*REQUIRED WORK*: Look below for the line with "geschiktheid voor een" and the line with "ürünlerinden.". Copy exactly those two lines and every line between, but not the pictures.

*INPUT*:
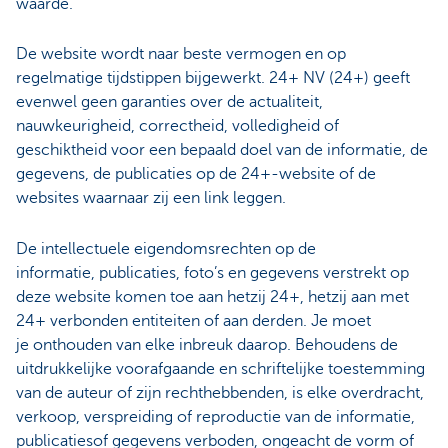
waarde.
De website wordt naar beste vermogen en op
regelmatige tijdstippen bijgewerkt. 24+ NV (24+) geeft
evenwel geen garanties over de actualiteit,
nauwkeurigheid, correctheid, volledigheid of
geschiktheid voor een bepaald doel van de informatie, de
gegevens, de publicaties op de 24+-website of de
websites waarnaar zij een link leggen.
De intellectuele eigendomsrechten op de
informatie, publicaties, foto’s en gegevens verstrekt op
deze website komen toe aan hetzij 24+, hetzij aan met
24+ verbonden entiteiten of aan derden. Je moet
je onthouden van elke inbreuk daarop. Behoudens de
uitdrukkelijke voorafgaande en schriftelijke toestemming
van de auteur of zijn rechthebbenden, is elke overdracht,
verkoop, verspreiding of reproductie van de informatie,
publicatiesof gegevens verboden, ongeacht de vorm of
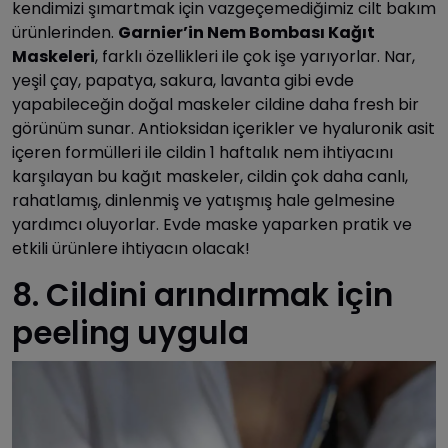
kendimizi şımartmak için vazgeçemediğimiz cilt bakım
ürünlerinden.
Garnier’in Nem Bombası Kağıt
Maskeleri
, farklı özellikleri ile çok işe yarıyorlar. Nar,
yeşil çay, papatya, sakura, lavanta gibi evde
yapabileceğin doğal maskeler cildine daha fresh bir
görünüm sunar. Antioksidan içerikler ve hyaluronik asit
içeren formülleri ile cildin 1 haftalık nem ihtiyacını
karşılayan bu kağıt maskeler, cildin çok daha canlı,
rahatlamış, dinlenmiş ve yatışmış hale gelmesine
yardımcı oluyorlar. Evde maske yaparken pratik ve
etkili ürünlere ihtiyacın olacak!
8. Cildini arındırmak için
peeling uygula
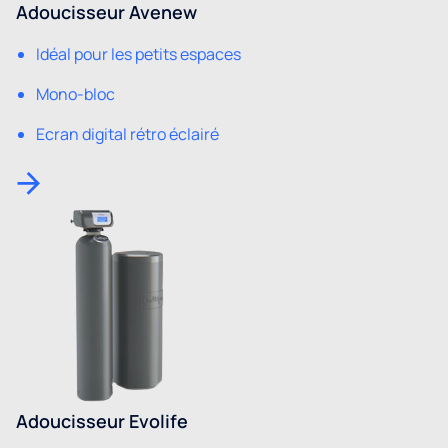
Adoucisseur Avenew
Idéal pour les petits espaces
Mono-bloc
Ecran digital rétro éclairé
Adoucisseur Evolife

*EXPECTED ANSWER*:
geschiktheid voor een bepaald doel van de informatie, de
gegevens, de publicaties op de 24+-website of de
websites waarnaar zij een link leggen.
De intellectuele eigendomsrechten op de
informatie, publicaties, foto’s en gegevens verstrekt op
deze website komen toe aan hetzij 24+, hetzij aan met
24+ verbonden entiteiten of aan derden. Je moet
je onthouden van elke inbreuk daarop. Behoudens de
uitdrukkelijke voorafgaande en schriftelijke toestemming
van de auteur of zijn rechthebbenden, is elke overdracht,
verkoop, verspreiding of reproductie van de informatie,
publicatiesof gegevens verboden, ongeacht de vorm of
kendimizi şımartmak için vazgeçemediğimiz cilt bakım
ürünlerinden.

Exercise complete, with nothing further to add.